The rich and diverse marine life found here is owed to its position within the temperate south coast marine ecoregion which is subject to seasonal nutrient-rich upwelling events. This area, a world heritage site, is home to many fishing communities that rely on the ocean as their only source of income and food. The area includes the towns of Rooiels, Pringle Bay, Bettys Bay, and Kleinmond. Kleinmond has the largest fishing community and the other towns have only a handful of fishing rights holders. A decline in commercially important marine species such as threatens their way of life.

In order to evaluate the importance and value of the Bettys Bay MPA, a project was initiated with the aim of conducting research and monitoring line fish species. The innovative Baited Remote Underwater Systems (BRUVS) technology was implemented to achieve this objective. BRUVs are used to conduct multi-species surveys of line fish and West coast rock lobster in the Kogelberg Biosphere Reserve marine area as well as other MPAs along the Western Cape coast.

The Kogelberg BRUV research project involves local fishers with the collection of data and to some extent the data analysis. This data is used to evaluate species diversity, relative abundance, and behavior of fish inside and outside of the Marine Protected Area (MPA). The project, a partnership between CapeNature, WWF, and members of the Kogelberg Biosphere Marine Working Group, affords the fishers the ability to use this technology to gather information on fish stocks for themselves

BRUVs give the fishers and managers the tools to better understand the marine species and ecosystems as well as the need to conserve them and brings science and people closer together. BRUV data also allows us to relate fish species to habitat type and therefore gives us a good idea of which species we find in which areas and how common certain species are. Getting the community involved allows fishers to begin to understand how they can play a role in conservation using their knowledge and assets.

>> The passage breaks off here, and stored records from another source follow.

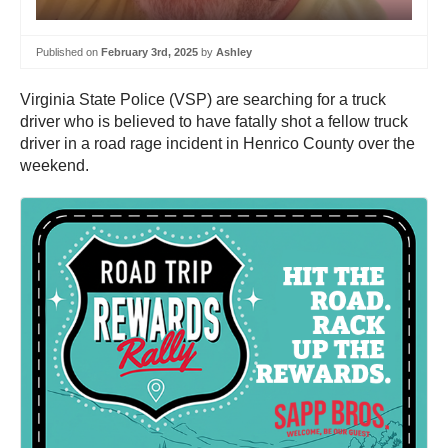
Published on
February 3rd, 2025
by
Ashley
Virginia State Police (VSP) are searching for a truck
driver who is believed to have fatally shot a fellow truck
driver in a road rage incident in Henrico County over the
weekend.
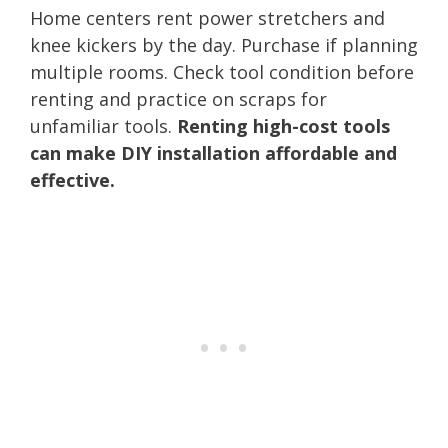
Home centers rent power stretchers and
knee kickers by the day. Purchase if planning
multiple rooms. Check tool condition before
renting and practice on scraps for
unfamiliar tools.
Renting high-cost tools
can make DIY installation affordable and
effective.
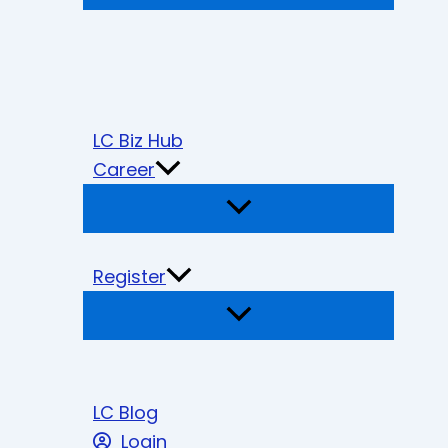
LC Biz Hub
Career
Register
LC Blog
Login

Fishing communities are encouraged to participate in conducting these surveys and to take part in research activities as it is essential to build local capacity and understanding of the value of long-term marine species monitoring and management. Fishermen are a vital component of this project seeking to establish the relative abundance of fish and west coast rock lobster stocks within the Bettys Bay Marine Protected Area (MPA).